Information supplied ▸
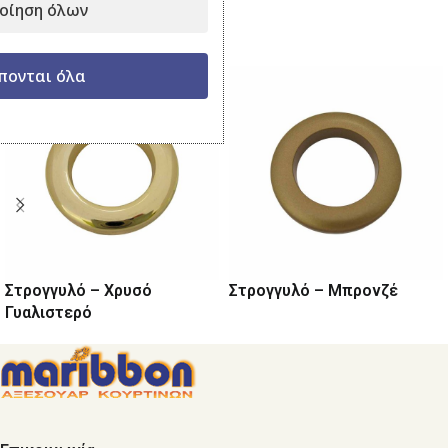
οίηση όλων
Σχετικά προϊόντα
πονται όλα
Στρογγυλό – Χρυσό
Στρογγυλό – Μπρονζέ
Γυαλιστερό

What the exercise asks ▸
Output the records verbatim, every one of them, and keep the pictures out.

Answer section ▸
οίηση όλων
Σχετικά προϊόντα
πονται όλα
Στρογγυλό – Χρυσό
Στρογγυλό – Μπρονζέ
Γυαλιστερό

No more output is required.